++++ RECORDS ++++

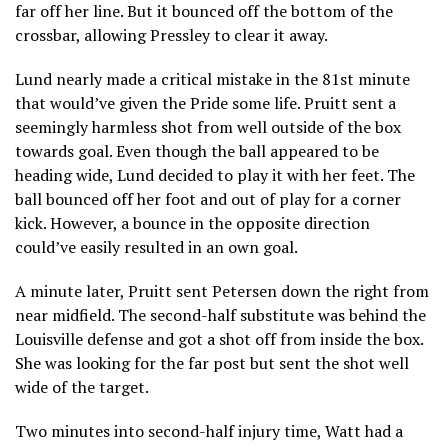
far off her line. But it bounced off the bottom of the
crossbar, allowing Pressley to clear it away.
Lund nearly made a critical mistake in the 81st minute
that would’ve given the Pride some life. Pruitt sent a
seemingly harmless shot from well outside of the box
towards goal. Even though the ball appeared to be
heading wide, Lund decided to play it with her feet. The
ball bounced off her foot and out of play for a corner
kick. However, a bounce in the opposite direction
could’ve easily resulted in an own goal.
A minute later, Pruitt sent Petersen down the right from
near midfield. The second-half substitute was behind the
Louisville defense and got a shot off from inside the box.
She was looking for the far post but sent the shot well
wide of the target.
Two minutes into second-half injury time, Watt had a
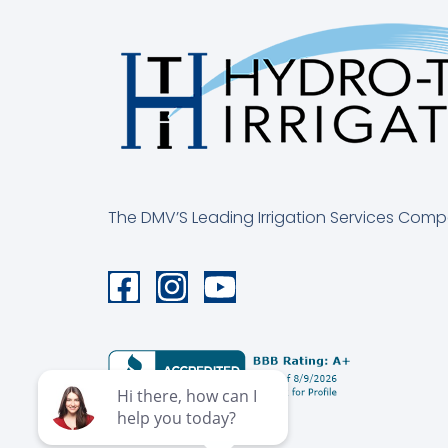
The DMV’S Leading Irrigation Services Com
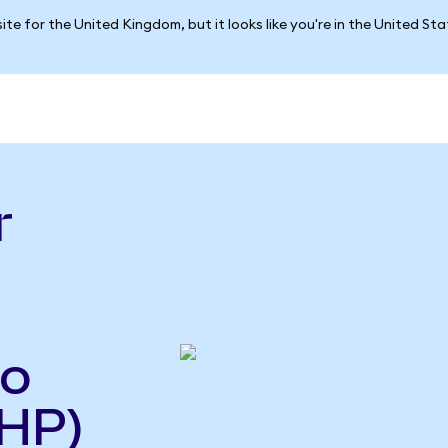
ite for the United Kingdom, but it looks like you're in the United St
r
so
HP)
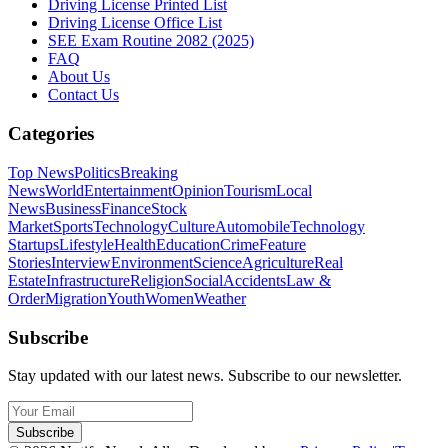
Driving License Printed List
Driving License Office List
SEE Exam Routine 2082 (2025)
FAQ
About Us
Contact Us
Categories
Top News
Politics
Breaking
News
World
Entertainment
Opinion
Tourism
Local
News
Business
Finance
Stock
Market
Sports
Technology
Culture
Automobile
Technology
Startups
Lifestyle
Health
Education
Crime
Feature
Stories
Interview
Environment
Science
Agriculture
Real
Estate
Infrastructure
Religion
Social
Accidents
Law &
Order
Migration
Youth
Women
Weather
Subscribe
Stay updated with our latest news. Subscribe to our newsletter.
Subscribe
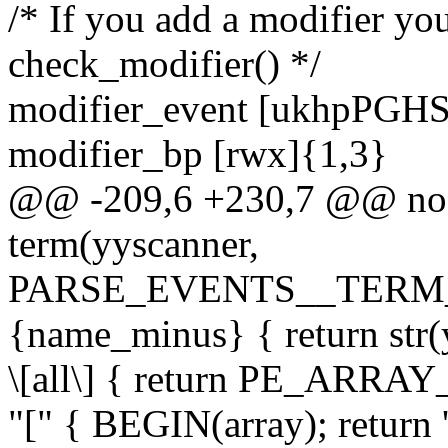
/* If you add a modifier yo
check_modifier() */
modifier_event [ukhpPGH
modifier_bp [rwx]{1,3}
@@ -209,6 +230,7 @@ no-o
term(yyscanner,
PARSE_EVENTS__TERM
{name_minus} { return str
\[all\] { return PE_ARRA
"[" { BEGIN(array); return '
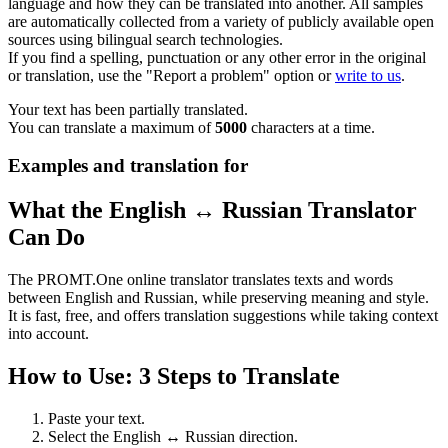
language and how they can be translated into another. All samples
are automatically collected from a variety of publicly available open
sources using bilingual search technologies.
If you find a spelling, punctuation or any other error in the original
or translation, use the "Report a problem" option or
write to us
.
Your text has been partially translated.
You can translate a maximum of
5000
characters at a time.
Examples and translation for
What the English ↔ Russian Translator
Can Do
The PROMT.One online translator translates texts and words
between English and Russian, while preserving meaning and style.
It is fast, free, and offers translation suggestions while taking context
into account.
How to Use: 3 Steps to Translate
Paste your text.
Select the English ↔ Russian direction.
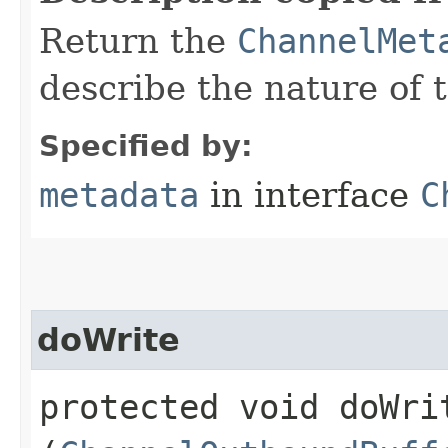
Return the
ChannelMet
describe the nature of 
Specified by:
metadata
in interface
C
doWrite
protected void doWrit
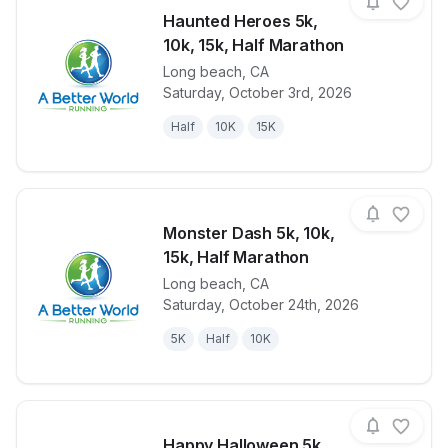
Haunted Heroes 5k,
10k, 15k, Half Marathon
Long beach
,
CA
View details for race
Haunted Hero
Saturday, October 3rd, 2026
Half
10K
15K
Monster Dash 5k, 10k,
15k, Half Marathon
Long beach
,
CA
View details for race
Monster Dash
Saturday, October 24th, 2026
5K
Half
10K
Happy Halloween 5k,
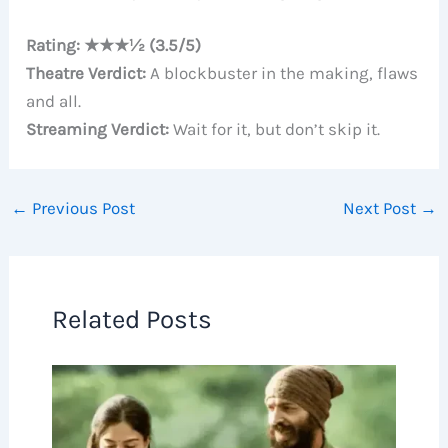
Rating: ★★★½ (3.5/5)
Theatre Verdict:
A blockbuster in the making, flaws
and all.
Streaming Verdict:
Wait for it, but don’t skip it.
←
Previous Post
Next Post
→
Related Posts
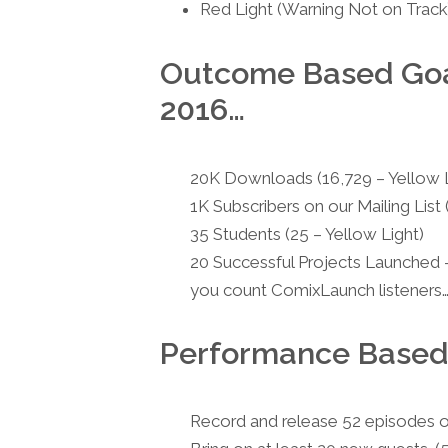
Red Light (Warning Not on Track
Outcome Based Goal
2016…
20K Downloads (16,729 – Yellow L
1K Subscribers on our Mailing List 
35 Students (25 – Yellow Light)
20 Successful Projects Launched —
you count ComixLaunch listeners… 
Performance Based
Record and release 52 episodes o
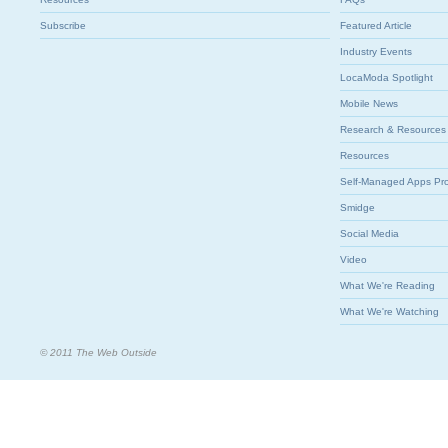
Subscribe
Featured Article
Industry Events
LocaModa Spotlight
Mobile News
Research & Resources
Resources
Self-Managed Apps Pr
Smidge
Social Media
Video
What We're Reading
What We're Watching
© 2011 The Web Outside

++++
++++ RECORDS ++++

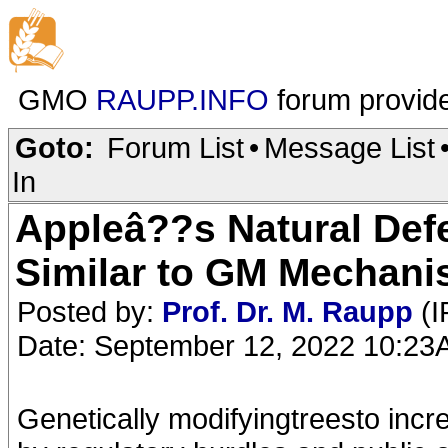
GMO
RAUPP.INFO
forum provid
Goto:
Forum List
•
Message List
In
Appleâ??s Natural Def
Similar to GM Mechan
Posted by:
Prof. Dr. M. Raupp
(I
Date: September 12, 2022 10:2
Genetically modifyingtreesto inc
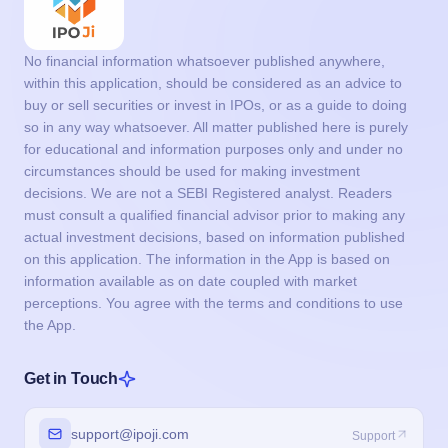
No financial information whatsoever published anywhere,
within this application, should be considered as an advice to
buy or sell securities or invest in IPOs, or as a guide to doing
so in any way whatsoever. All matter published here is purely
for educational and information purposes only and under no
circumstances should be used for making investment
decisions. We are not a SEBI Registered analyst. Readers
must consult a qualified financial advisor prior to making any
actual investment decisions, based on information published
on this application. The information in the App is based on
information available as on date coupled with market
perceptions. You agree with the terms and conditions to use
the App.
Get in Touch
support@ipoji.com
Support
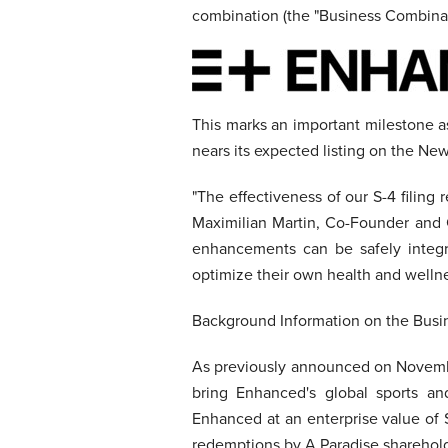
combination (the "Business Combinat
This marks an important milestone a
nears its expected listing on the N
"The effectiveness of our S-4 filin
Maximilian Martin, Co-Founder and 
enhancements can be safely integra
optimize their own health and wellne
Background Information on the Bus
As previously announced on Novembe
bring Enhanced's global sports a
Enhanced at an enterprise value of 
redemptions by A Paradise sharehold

++++

• PROBLEM DESCRIPTION:
From the line holding "decisions. We are" to the line holding "nears its expected listing on the N", both included, retype the entries above exactly and drop the pictures.

• ANSWER SECTION:
decisions. We are not a SEBI Registered analyst. Readers
must consult a qualified financial advisor prior to making any
actual investment decisions, based on information published
on this application. The information in the App is based on
information available as on date coupled with market
perceptions. You agree with the terms and conditions to use
the App.
Get in Touch
support@ipoji.com
Support
combination (the "Business Combinat
This marks an important milestone a
nears its expected listing on the N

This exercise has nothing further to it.